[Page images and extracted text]
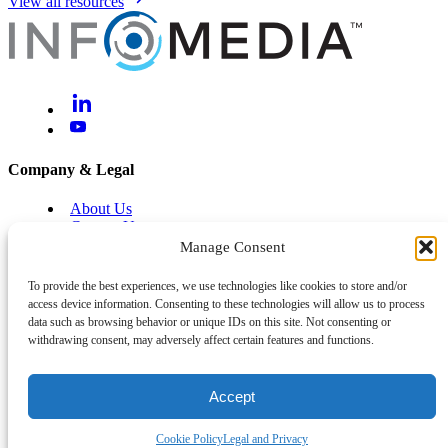
View all resources
Company & Legal
About Us
Contact Us
Brand Centre
Manage Consent
Help & Support
To provide the best experiences, we use technologies like cookies to store and/or
access device information. Consenting to these technologies will allow us to process
Legal and Privacy
data such as browsing behavior or unique IDs on this site. Not consenting or
Cyber and Information Security
withdrawing consent, may adversely affect certain features and functions.
System Status
Accept
Back To Top
©
2026
Infomedia™
Cookie Policy
Legal and Privacy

* Your goal
Would you retype every line shown above exactly, leaving the pictures aside?

* Exercise solution
View all resources
Company & Legal
About Us
Contact Us
Brand Centre
Manage Consent
Help & Support
To provide the best experiences, we use technologies like cookies to store and/or
access device information. Consenting to these technologies will allow us to process
Legal and Privacy
data such as browsing behavior or unique IDs on this site. Not consenting or
Cyber and Information Security
withdrawing consent, may adversely affect certain features and functions.
System Status
Accept
Back To Top
©
2026
Infomedia™
Cookie Policy
Legal and Privacy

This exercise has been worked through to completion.